WHAT IS BEING ASKED:
From the entries below, gather each line containing the word "internationale".

Extracted page text data:
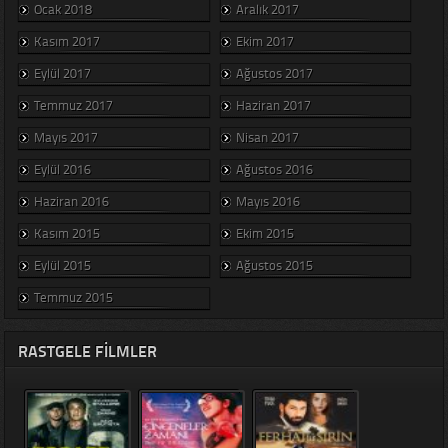
Ocak 2018
Aralık 2017
Kasım 2017
Ekim 2017
Eylül 2017
Ağustos 2017
Temmuz 2017
Haziran 2017
Mayıs 2017
Nisan 2017
Eylül 2016
Ağustos 2016
Haziran 2016
Mayıs 2016
Kasım 2015
Ekim 2015
Eylül 2015
Ağustos 2015
Temmuz 2015
RASTGELE FILMLER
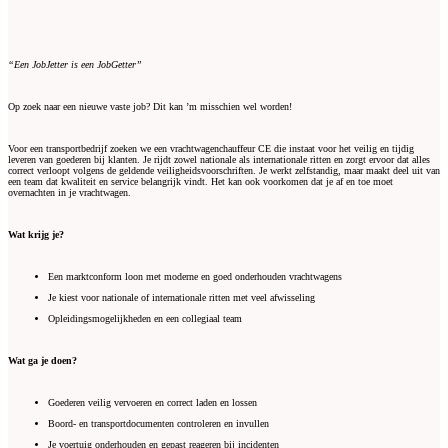
“Een JobJetter is een JobGetter”
Op zoek naar een nieuwe vaste job? Dit kan ’m misschien wel worden!
Voor een transportbedrijf zoeken we een vrachtwagenchauffeur CE die instaat voor het veilig en tijdig
leveren van goederen bij klanten. Je rijdt zowel nationale als internationale ritten en zorgt ervoor dat alles
correct verloopt volgens de geldende veiligheidsvoorschriften. Je werkt zelfstandig, maar maakt deel uit van
een team dat kwaliteit en service belangrijk vindt. Het kan ook voorkomen dat je af en toe moet
overnachten in je vrachtwagen.
Wat krijg je?
Een marktconform loon met moderne en goed onderhouden vrachtwagens
Je kiest voor nationale of internationale ritten met veel afwisseling
Opleidingsmogelijkheden en een collegiaal team
Wat ga je doen?
Goederen veilig vervoeren en correct laden en lossen
Boord- en transportdocumenten controleren en invullen
Je voertuig onderhouden en gepast reageren bij incidenten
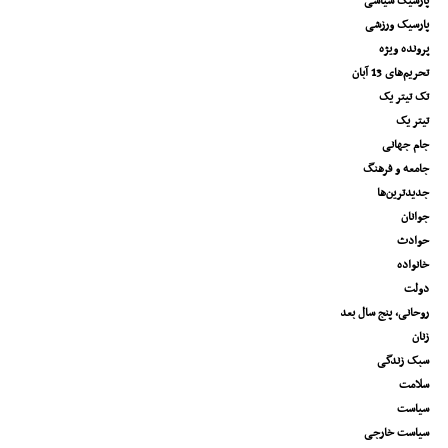
پارسیک سیاسی
پارسیک ورزشی
پرونده ویژه
تحریم‌های 13 آبان
تک تیتر یک
تیتر یک
جام جهانی
جامعه و فرهنگ
جدیدترین‌ها
جوانان
حوادث
خانواده
دولت
روحانی، پنج سال بعد
زنان
سبک زندگی
سلامت
سیاست
سیاست خارجی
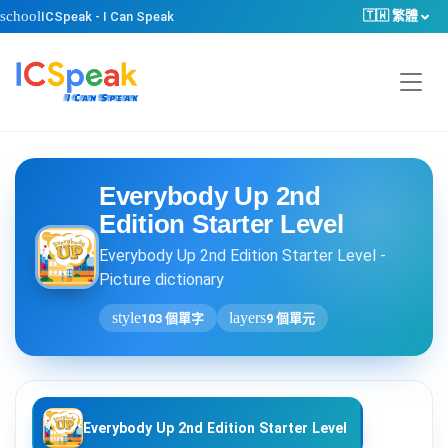
school
🇹🇼 繁體
ICSpeak - I Can Speak
Everybody Up 2nd
Edition Starter Level
Everybody Up 2nd Edition Starter Level -
Picture dictionary
style
layers
103 個單字
9 個單元
Everybody Up 2nd Edition Starter Level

REPLY TO THE EXERCISE:
leveren van goederen bij klanten. Je rijdt zowel nationale als internationale ritten en zorgt ervoor dat alles
Je kiest voor nationale of internationale ritten met veel afwisseling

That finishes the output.